# Aim of the exercise
Which lines in the records below contain the word "Дата"? Report each of them.

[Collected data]

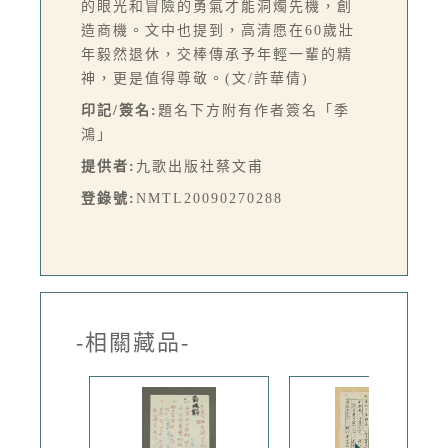
的眼光和冒險的勇氣才能洞燭先機，創
造商機。文中也提到，高清愿在60歲壯
年毅然退休，交棒傳承予年輕一輩的精
神，更是值得尊敬。(文/許華倩)
印記/簽名:
題名下方附有作者簽名「季
鴻」
提供者:
九歌出版社蔡文甫
登錄號:
NMTL20090270288
-相關藏品-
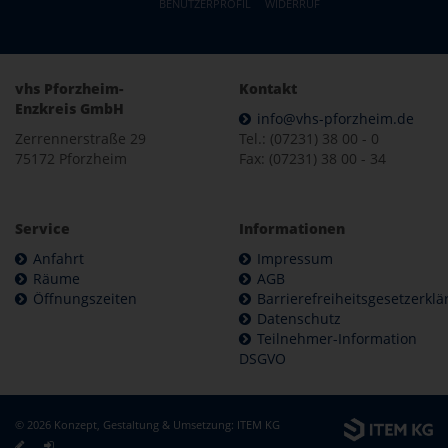
BENUTZERPROFIL
WIDERRUF
vhs Pforzheim-
Kontakt
Enzkreis GmbH
info@vhs-pforzheim.de
Zerrennerstraße 29
Tel.: (07231) 38 00 - 0
75172 Pforzheim
Fax: (07231) 38 00 - 34
Service
Informationen
Anfahrt
Impressum
Räume
AGB
Öffnungszeiten
Barrierefreiheitsgesetzerkl
Datenschutz
Teilnehmer-Information
DSGVO
© 2026 Konzept, Gestaltung & Umsetzung:
ITEM KG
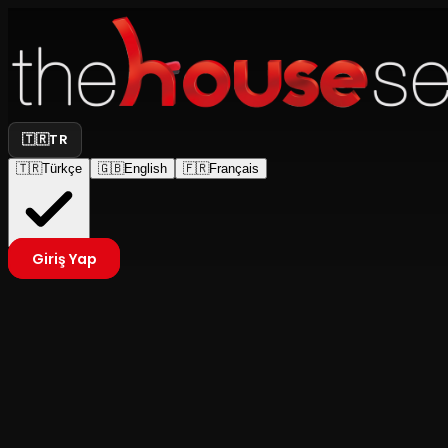
🇹🇷
TR
🇹🇷
Türkçe
🇬🇧
English
🇫🇷
Français
Giriş Yap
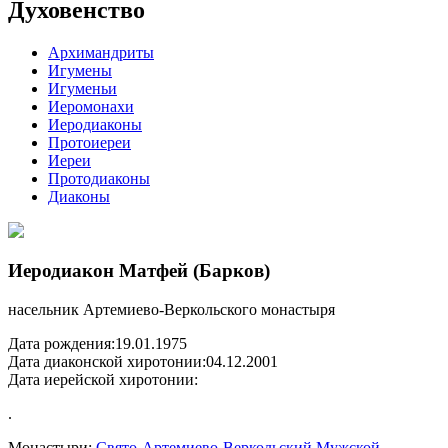
Духовенство
Архимандриты
Игумены
Игуменьи
Иеромонахи
Иеродиаконы
Протоиереи
Иереи
Протодиаконы
Диаконы
Иеродиакон Матфей (Барков)
насельник Артемиево-Веркольского монастыря
Дата рождения:
19.01.1975
Дата диаконской хиротонии:
04.12.2001
Дата иерейской хиротонии:
.
Монастыри:
Свято-Артемиево-Веркольский Мужской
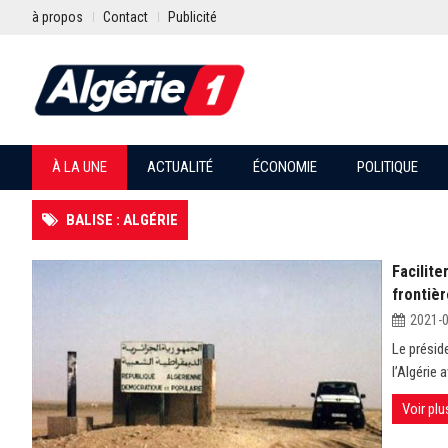
à propos
Contact
Publicité
À LA UNE
ACTUALITÉ
ÉCONOMIE
POLITIQUE
BALISE : ALGÉRIE
Facilit
frontiè
2021-
Le présid
l’Algérie
Voir plu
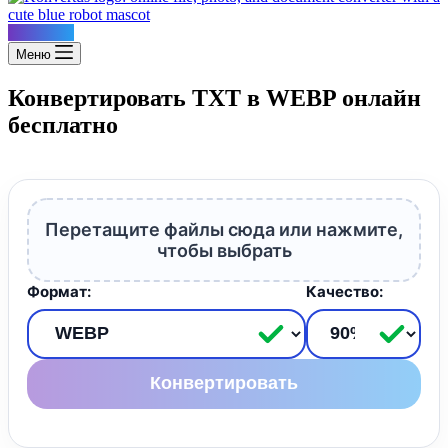
Konvertus
Меню
Конвертировать TXT в WEBP онлайн
бесплатно
Перетащите файлы сюда или нажмите,
чтобы выбрать
Формат:
Качество:
Конвертировать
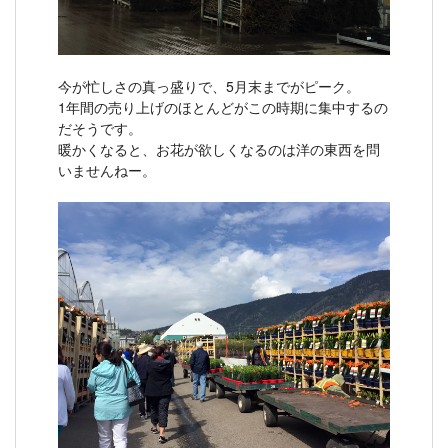
今が忙しさの真っ盛りで、5月末までがピーク。
1年間の売り上げのほとんどがこの時期に集中するの
だそうです。
暖かくなると、お花が欲しくなるのは洋の東西を問
いませんねー。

# Solution for this task
Дата рождения:
Дата диаконской хиротонии:
Дата иерейской хиротонии:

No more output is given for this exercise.